Reinforcement Learning from Human Feedback (RLHF)

Humans rate model completions to create a dataset of human preferences
Reward model trained to rate the quality of model completions
LLM updated via Proximal Policy Optimization (PPO)
Improves alignment and usefulness of the model to human preferences
E.g., Used extensively in ChatGPT and Claude.

At inference time, the model generates tokens one at a time, autoregressively:

Tokenization: The input prompt is encoded into a sequence of tokens using the model's tokenizer
Context Processing: The model processes the current context (all previous tokens) to predict probability distribution for the next token
Token Selection: A token is sampled from the probability distribution using configured sampling parameters
Context Update: The selected token is appended to the context window
Iteration: Steps two to four repeat until a stopping condition is met (e.g., max length, end token, or other criteria)

Sampling Strategies

Greedy decoding: Always pick highest-probability token (can be repetitive).
Top-k sampling: Sample from top-k most likely tokens.
Top-p (nucleus) sampling: Sample from smallest set whose cumulative probability exceeds p.
Temperature: Controls randomness (lower = deterministic, higher = diverse).
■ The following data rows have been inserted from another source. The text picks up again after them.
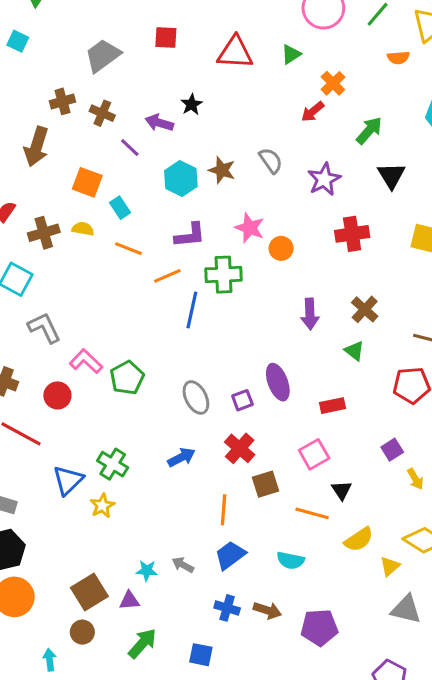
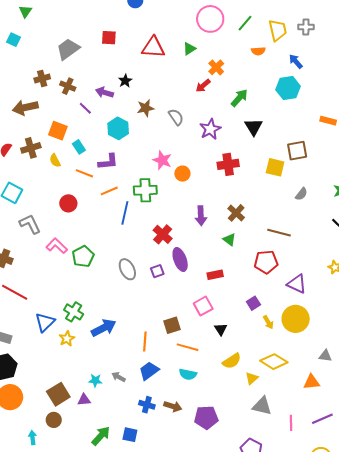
brown arrow: (36, 147) -> (25, 108), turned 60
brown star: (222, 170) -> (145, 108), moved, turned -30
yellow semicircle: (83, 229) -> (55, 160), turned -128
brown cross: (44, 233) -> (31, 148), moved
purple L-shape: (190, 235) -> (108, 162), moved
red circle: (57, 395) -> (68, 203), moved
red cross: (240, 448) -> (163, 234), moved
blue arrow: (181, 457) -> (104, 328), moved, size x1.4
orange line: (312, 513) -> (188, 347), moved
green arrow: (142, 643) -> (101, 436), moved

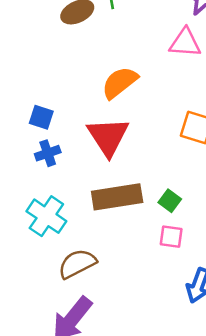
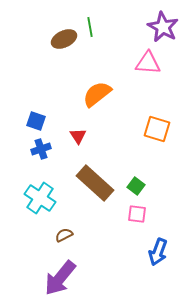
red triangle: (108, 137) -> (78, 136), moved, size x0.5
brown rectangle: (117, 197) -> (95, 183), turned 51
brown semicircle: (77, 264) -> (64, 235), size x0.6

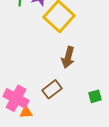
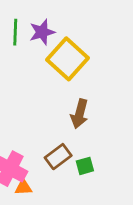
green square: (95, 96) -> (85, 166), moved

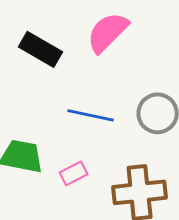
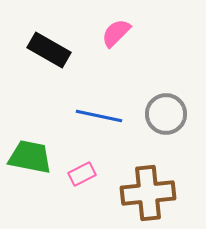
pink semicircle: (108, 32) -> (116, 33), size x0.7

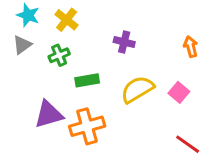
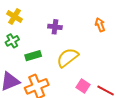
pink square: (179, 92) -> (83, 86), moved

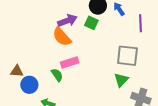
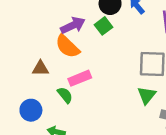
green square: (91, 23) -> (104, 26), turned 32
brown triangle: (17, 71) -> (40, 68), moved

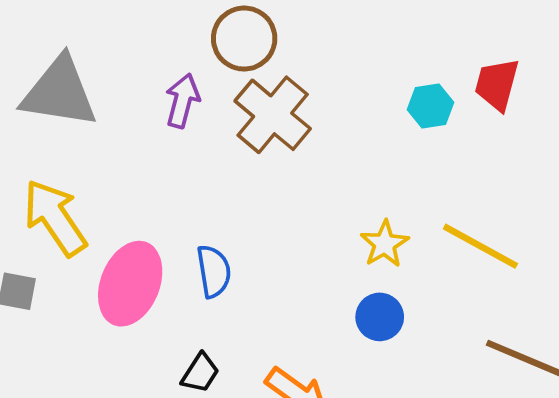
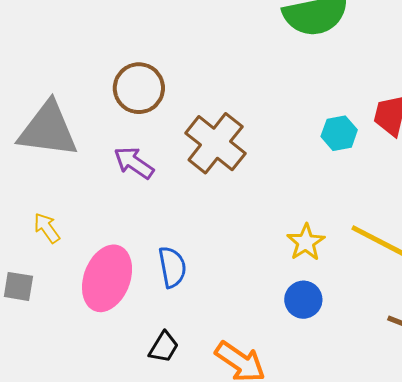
brown circle: (244, 39) -> (139, 88), moved
purple arrow: (182, 101) -> (134, 163), moved, turned -69
yellow arrow: (55, 218) -> (47, 228), size x0.5

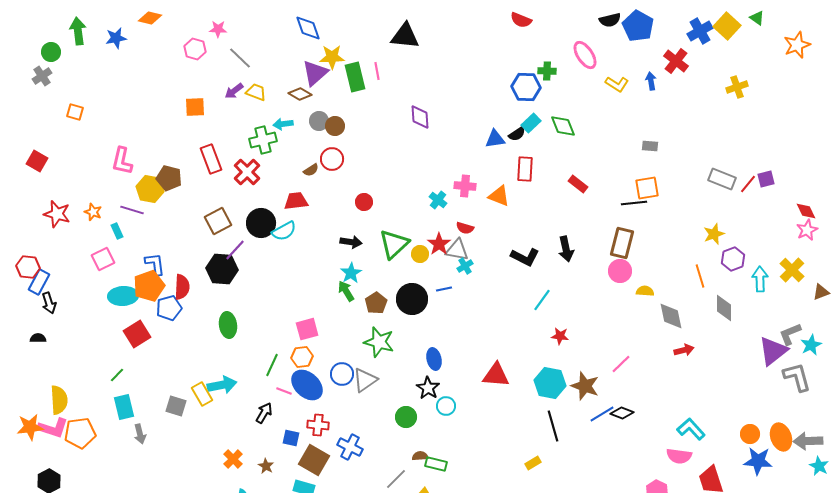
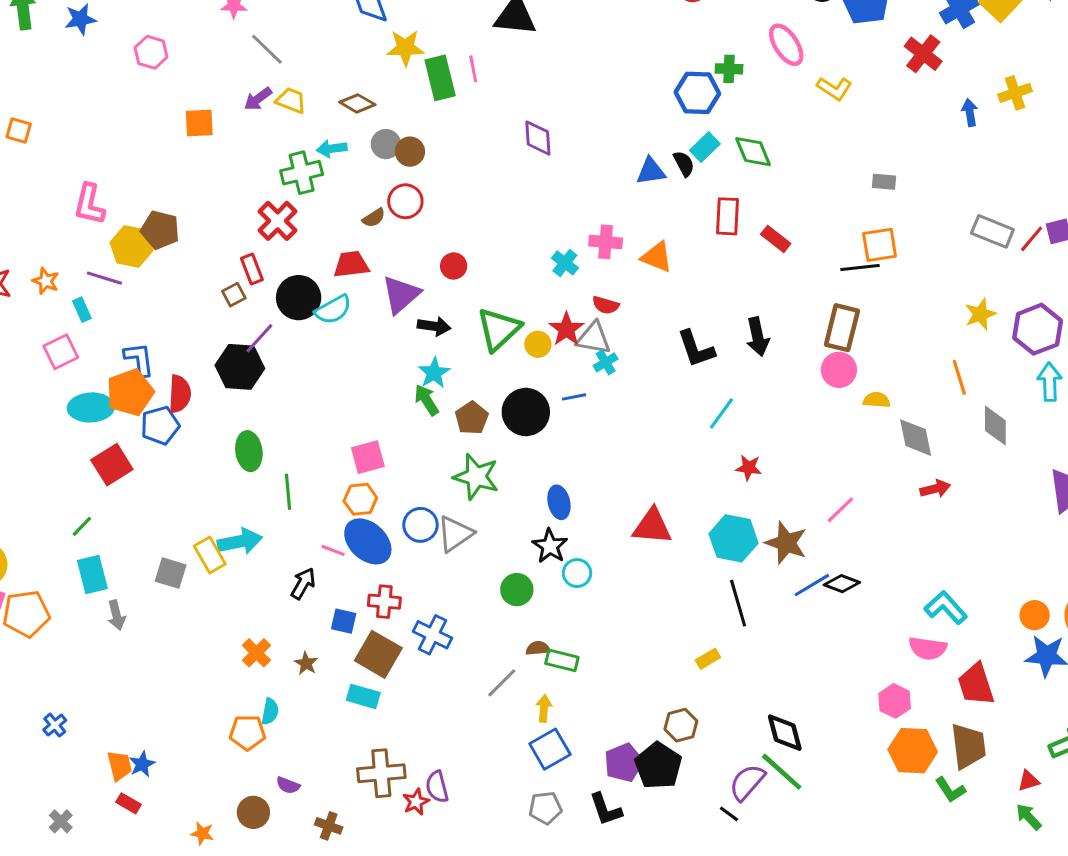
pink hexagon: (195, 49) -> (151, 52), moved
purple triangle: (315, 73) -> (401, 295), moved
blue arrow: (651, 81) -> (970, 112), moved
black semicircle: (517, 134) -> (684, 164), turned -84
red rectangle: (211, 159) -> (252, 269), moved, size x0.7
red rectangle: (525, 169) -> (728, 216), moved
brown square: (218, 221) -> (234, 295), size x0.6
black L-shape: (525, 257) -> (696, 349), turned 44
purple hexagon: (733, 259) -> (1038, 329), moved, size x1.4
green line: (272, 365) -> (288, 492), moved, turned -30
Despite their power, LLMs are not silver bulllets, they have their limitations:

No true understanding: Models mimic patterns, not meaning.
Hallucinations: Confidently generate false or misleading information.
Context window limits: Input length constraints (e.g., 8k–128k tokens).
Bias & toxicity: Inherited from training data.
Compute cost: Training and inference are expensive and carbon-intensive.

LLMs have a wide range of applications and are reshaping industries in a variety of ways:

Dev Tools: GitHub Copilot, Cursor, Devin
Customer Support: Chatbots, summarizers, ticket triage
Search & Retrieval: LLMs + RAG systems
Education: Tutoring, content generation
Enterprise Agents: Workflow automation, data analysis, and more

LLMs are increasingly paired with tools, APIs, memory, and planning modules to become autonomous agents.

Latency: Token-by-token generation is slow. This is a trade-off for the model's ability to generate coherent text.
Memory usage: Inference can consume tens of GBs.
Cost: API or hosted models can be expensive at scale.
Context management: Strategies like summarization or retrieval (RAG) needed for long interactions.
Security: Prompt injection, data leakage, model inversion attacks. Using the model in a secure way is a complex problem.

LLMs represent a new abstraction layer in computing—models that can interpret, generate, and reason with natural language. For engineers, this isn't just about language, it's about building systems that can learn behaviors from data without explicit programming.

We’re just beginning to explore what these systems can do when fused with memory, tools, agents, and multimodal inputs. The future isn’t just large language models—it’s language-native computation.